WHAT YOU WILL DO: All of the data that follows should be retyped exactly as it appears.

______

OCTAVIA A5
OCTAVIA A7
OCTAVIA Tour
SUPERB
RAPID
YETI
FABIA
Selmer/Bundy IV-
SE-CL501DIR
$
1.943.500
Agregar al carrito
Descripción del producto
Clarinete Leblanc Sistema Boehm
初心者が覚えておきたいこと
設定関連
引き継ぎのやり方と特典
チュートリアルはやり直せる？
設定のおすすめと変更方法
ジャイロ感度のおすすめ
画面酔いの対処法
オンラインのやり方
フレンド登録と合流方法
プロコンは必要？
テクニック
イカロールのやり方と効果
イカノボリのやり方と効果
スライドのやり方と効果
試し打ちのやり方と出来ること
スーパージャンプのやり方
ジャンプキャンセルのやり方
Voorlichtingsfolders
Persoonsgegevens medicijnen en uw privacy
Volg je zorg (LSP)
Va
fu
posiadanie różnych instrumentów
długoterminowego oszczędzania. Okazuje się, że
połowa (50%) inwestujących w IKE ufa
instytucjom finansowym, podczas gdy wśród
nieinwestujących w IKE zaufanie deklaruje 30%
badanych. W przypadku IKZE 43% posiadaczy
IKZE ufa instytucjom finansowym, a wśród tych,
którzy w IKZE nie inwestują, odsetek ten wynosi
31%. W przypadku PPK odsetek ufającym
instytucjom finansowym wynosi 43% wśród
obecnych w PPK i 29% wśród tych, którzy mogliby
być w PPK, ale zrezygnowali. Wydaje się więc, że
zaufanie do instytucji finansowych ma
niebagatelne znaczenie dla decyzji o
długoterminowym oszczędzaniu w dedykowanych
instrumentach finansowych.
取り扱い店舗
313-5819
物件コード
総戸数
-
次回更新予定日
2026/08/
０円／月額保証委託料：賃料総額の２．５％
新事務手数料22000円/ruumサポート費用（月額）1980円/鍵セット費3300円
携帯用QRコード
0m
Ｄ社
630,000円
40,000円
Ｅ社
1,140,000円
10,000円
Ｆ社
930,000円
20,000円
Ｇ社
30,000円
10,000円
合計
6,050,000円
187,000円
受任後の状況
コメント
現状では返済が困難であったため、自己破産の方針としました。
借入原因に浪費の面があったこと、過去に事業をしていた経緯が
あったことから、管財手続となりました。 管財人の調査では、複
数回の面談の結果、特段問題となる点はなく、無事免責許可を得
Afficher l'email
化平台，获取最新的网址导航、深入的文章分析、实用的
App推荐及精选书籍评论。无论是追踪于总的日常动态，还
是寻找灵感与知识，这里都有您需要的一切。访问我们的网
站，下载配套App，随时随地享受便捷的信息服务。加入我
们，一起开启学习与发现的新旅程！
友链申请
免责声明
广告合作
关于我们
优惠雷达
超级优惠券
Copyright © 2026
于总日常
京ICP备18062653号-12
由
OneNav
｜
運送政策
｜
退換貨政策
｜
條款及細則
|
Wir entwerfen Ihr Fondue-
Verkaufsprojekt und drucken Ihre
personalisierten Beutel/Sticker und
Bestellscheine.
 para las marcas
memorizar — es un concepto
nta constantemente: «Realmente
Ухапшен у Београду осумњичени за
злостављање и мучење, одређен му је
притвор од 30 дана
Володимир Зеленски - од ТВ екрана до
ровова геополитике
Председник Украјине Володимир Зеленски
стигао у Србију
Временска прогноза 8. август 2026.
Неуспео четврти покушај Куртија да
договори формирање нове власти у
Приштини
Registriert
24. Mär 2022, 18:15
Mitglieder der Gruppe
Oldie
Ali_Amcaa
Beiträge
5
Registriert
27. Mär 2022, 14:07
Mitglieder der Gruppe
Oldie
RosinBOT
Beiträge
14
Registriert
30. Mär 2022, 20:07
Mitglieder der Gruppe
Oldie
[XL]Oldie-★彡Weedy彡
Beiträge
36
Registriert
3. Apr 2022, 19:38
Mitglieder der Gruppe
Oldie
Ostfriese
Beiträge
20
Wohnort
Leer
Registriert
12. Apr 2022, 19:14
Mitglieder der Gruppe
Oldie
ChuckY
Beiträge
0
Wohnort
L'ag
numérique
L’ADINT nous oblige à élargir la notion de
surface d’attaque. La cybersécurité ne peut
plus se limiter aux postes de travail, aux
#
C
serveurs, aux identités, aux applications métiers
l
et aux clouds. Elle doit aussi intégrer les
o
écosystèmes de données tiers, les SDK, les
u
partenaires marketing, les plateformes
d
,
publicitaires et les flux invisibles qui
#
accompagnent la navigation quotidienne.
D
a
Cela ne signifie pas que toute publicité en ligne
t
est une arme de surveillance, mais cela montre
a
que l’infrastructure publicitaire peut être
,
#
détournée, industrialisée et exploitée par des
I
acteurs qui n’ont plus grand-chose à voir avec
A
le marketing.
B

______

EXERCISE OUTPUT:
OCTAVIA A5
OCTAVIA A7
OCTAVIA Tour
SUPERB
RAPID
YETI
FABIA
Selmer/Bundy IV-
SE-CL501DIR
$
1.943.500
Agregar al carrito
Descripción del producto
Clarinete Leblanc Sistema Boehm
初心者が覚えておきたいこと
設定関連
引き継ぎのやり方と特典
チュートリアルはやり直せる？
設定のおすすめと変更方法
ジャイロ感度のおすすめ
画面酔いの対処法
オンラインのやり方
フレンド登録と合流方法
プロコンは必要？
テクニック
イカロールのやり方と効果
イカノボリのやり方と効果
スライドのやり方と効果
試し打ちのやり方と出来ること
スーパージャンプのやり方
ジャンプキャンセルのやり方
Voorlichtingsfolders
Persoonsgegevens medicijnen en uw privacy
Volg je zorg (LSP)
Va
fu
posiadanie różnych instrumentów
długoterminowego oszczędzania. Okazuje się, że
połowa (50%) inwestujących w IKE ufa
instytucjom finansowym, podczas gdy wśród
nieinwestujących w IKE zaufanie deklaruje 30%
badanych. W przypadku IKZE 43% posiadaczy
IKZE ufa instytucjom finansowym, a wśród tych,
którzy w IKZE nie inwestują, odsetek ten wynosi
31%. W przypadku PPK odsetek ufającym
instytucjom finansowym wynosi 43% wśród
obecnych w PPK i 29% wśród tych, którzy mogliby
być w PPK, ale zrezygnowali. Wydaje się więc, że
zaufanie do instytucji finansowych ma
niebagatelne znaczenie dla decyzji o
długoterminowym oszczędzaniu w dedykowanych
instrumentach finansowych.
取り扱い店舗
313-5819
物件コード
総戸数
-
次回更新予定日
2026/08/
０円／月額保証委託料：賃料総額の２．５％
新事務手数料22000円/ruumサポート費用（月額）1980円/鍵セット費3300円
携帯用QRコード
0m
Ｄ社
630,000円
40,000円
Ｅ社
1,140,000円
10,000円
Ｆ社
930,000円
20,000円
Ｇ社
30,000円
10,000円
合計
6,050,000円
187,000円
受任後の状況
コメント
現状では返済が困難であったため、自己破産の方針としました。
借入原因に浪費の面があったこと、過去に事業をしていた経緯が
あったことから、管財手続となりました。 管財人の調査では、複
数回の面談の結果、特段問題となる点はなく、無事免責許可を得
Afficher l'email
化平台，获取最新的网址导航、深入的文章分析、实用的
App推荐及精选书籍评论。无论是追踪于总的日常动态，还
是寻找灵感与知识，这里都有您需要的一切。访问我们的网
站，下载配套App，随时随地享受便捷的信息服务。加入我
们，一起开启学习与发现的新旅程！
友链申请
免责声明
广告合作
关于我们
优惠雷达
超级优惠券
Copyright © 2026
于总日常
京ICP备18062653号-12
由
OneNav
｜
運送政策
｜
退換貨政策
｜
條款及細則
|
Wir entwerfen Ihr Fondue-
Verkaufsprojekt und drucken Ihre
personalisierten Beutel/Sticker und
Bestellscheine.
 para las marcas
memorizar — es un concepto
nta constantemente: «Realmente
Ухапшен у Београду осумњичени за
злостављање и мучење, одређен му је
притвор од 30 дана
Володимир Зеленски - од ТВ екрана до
ровова геополитике
Председник Украјине Володимир Зеленски
стигао у Србију
Временска прогноза 8. август 2026.
Неуспео четврти покушај Куртија да
договори формирање нове власти у
Приштини
Registriert
24. Mär 2022, 18:15
Mitglieder der Gruppe
Oldie
Ali_Amcaa
Beiträge
5
Registriert
27. Mär 2022, 14:07
Mitglieder der Gruppe
Oldie
RosinBOT
Beiträge
14
Registriert
30. Mär 2022, 20:07
Mitglieder der Gruppe
Oldie
[XL]Oldie-★彡Weedy彡
Beiträge
36
Registriert
3. Apr 2022, 19:38
Mitglieder der Gruppe
Oldie
Ostfriese
Beiträge
20
Wohnort
Leer
Registriert
12. Apr 2022, 19:14
Mitglieder der Gruppe
Oldie
ChuckY
Beiträge
0
Wohnort
L'ag
numérique
L’ADINT nous oblige à élargir la notion de
surface d’attaque. La cybersécurité ne peut
plus se limiter aux postes de travail, aux
#
C
serveurs, aux identités, aux applications métiers
l
et aux clouds. Elle doit aussi intégrer les
o
écosystèmes de données tiers, les SDK, les
u
partenaires marketing, les plateformes
d
,
publicitaires et les flux invisibles qui
#
accompagnent la navigation quotidienne.
D
a
Cela ne signifie pas que toute publicité en ligne
t
est une arme de surveillance, mais cela montre
a
que l’infrastructure publicitaire peut être
,
#
détournée, industrialisée et exploitée par des
I
acteurs qui n’ont plus grand-chose à voir avec
A
le marketing.
B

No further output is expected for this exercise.